TO: Alliance for A’s


FROM: Janice Sidley (for background, see many earlier UD posts, especially 5/18)


SUBJECT: WHEW!

For a minute there, I thought this writer for the Carnegie Foundation was agin’ us:


These days it seems as if nearly everyone in college is receiving A's, making the Dean's List, or graduating with honors. What's more interesting is that college students in general are spending fewer hours studying, while taking more remedial courses and fewer courses in mathematics, history, English, and foreign languages. Students everywhere report that they average only 10-15 hours of academic work outside of class per week and are able to attain "B" or better grade-point averages.

In a study for the American Academy of Arts and Sciences, former Harvard Dean Henry Rosovosky found that in 1950 about 15 percent of Harvard students got a B+ or better. Today, it's nearly 70 percent. Last year 50 percent of the grades at Harvard were either A or A-, up from 22 percent in 1966, and 91 percent of seniors graduated with honors. Eighty percent of the grades at the University of Illinois are A's and B's, and 50 percent of Columbia students are on the Dean's List.


If today's college students were smarter or better prepared, that would explain the higher grades, but that doesn't seem to be the case. Over the last 30 years, SAT scores of entering students have declined, and fully one-third of entering freshmen are enrolled in at least one remedial reading, writing or mathematics course, the highest enrollment being in math. According to Lynn Steen, a mathematics professor at St. Olaf College, 80 percent of all student work in college math is remedial.

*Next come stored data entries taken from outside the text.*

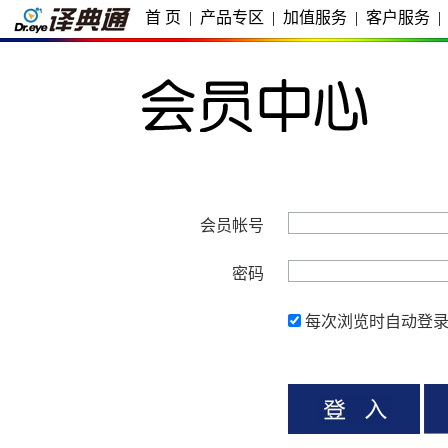
首 页
|
产品专区
|
加值服务
|
客户服务
|
会员帐号
密码
每次浏览时自动登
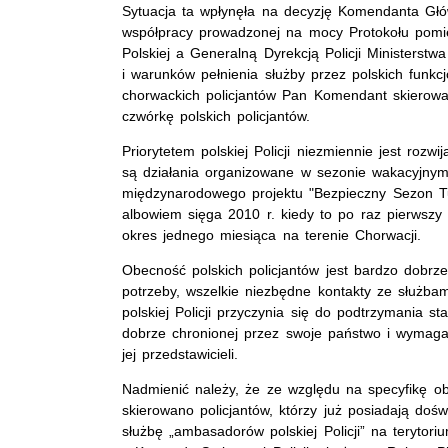
Sytuacja ta wpłynęła na decyzję Komendanta Głów
współpracy prowadzonej na mocy Protokołu pomi
Polskiej a Generalną Dyrekcją Policji Ministers
i warunków pełnienia służby przez polskich funkc
chorwackich policjantów Pan Komendant skierował
czwórkę polskich policjantów.
Priorytetem polskiej Policji niezmiennie jest roz
są działania organizowane w sezonie wakacyjnym
międzynarodowego projektu "Bezpieczny Sezon Tu
albowiem sięga 2010 r. kiedy to po raz pierwszy 
okres jednego miesiąca na terenie Chorwacji.
Obecność polskich policjantów jest bardzo dobrze
potrzeby, wszelkie niezbędne kontakty ze służba
polskiej Policji przyczynia się do podtrzymania s
dobrze chronionej przez swoje państwo i wymag
jej przedstawicieli.
Nadmienić należy, że ze względu na specyfikę ob
skierowano policjantów, którzy już posiadają do
służbę „ambasadorów polskiej Policji” na terytoriu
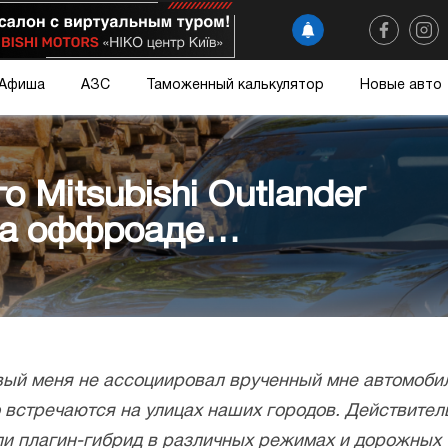
Афиша
АЗС
Таможенный калькулятор
Новые авто
о Mitsubishi Outlander
 на оффроаде…
ивый меня не ассоциировал врученный мне автомоби
 встречаются на улицах наших городов. Действительн
и плагин-гибрид в различных режимах и дорожных 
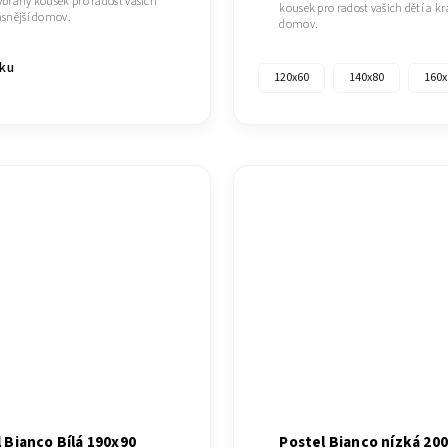
vybraný kousek pro radost vašich
kousek pro radost vašich dětí a kr
rásnější domov.
domov.
íku
120x60
140x80
160x
 Bianco Bílá 190x90
Postel Bianco nízká 20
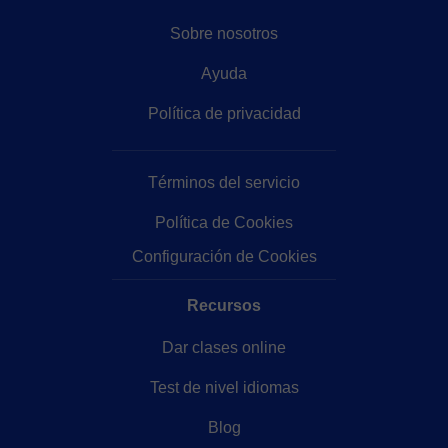
Sobre nosotros
Ayuda
Política de privacidad
Términos del servicio
Política de Cookies
Configuración de Cookies
Recursos
Dar clases online
Test de nivel idiomas
Blog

If they're not smarter or better prepared, perhaps they're working harder? This doesn't seem to be the case either. The assumption behind most college courses is that students will spend two hours studying for every hour they spend in class, but that is rarely the case. The National Survey of Student Engagement (NSSE) reveals that not even 15 percent of students come close to this ideal.




I mean, this is the whole round up, ain’t it? Everyone gets A’s even though no one’s working hard and no one’s prepared and no one’s very smart… Sounds like your basic anti-A’s indictment, the sort of negative thinking the Alliance for A’s fights so fiercely against. But then the author concludes in this way:



What [really matters is what] kinds of teaching and student engagement promote "deep learning.” Can that learning be measured? What is the evidence? As basic as it sounds, few institutions in America can answer these questions with any certainty, even though learning is ostensibly the core purpose of higher education.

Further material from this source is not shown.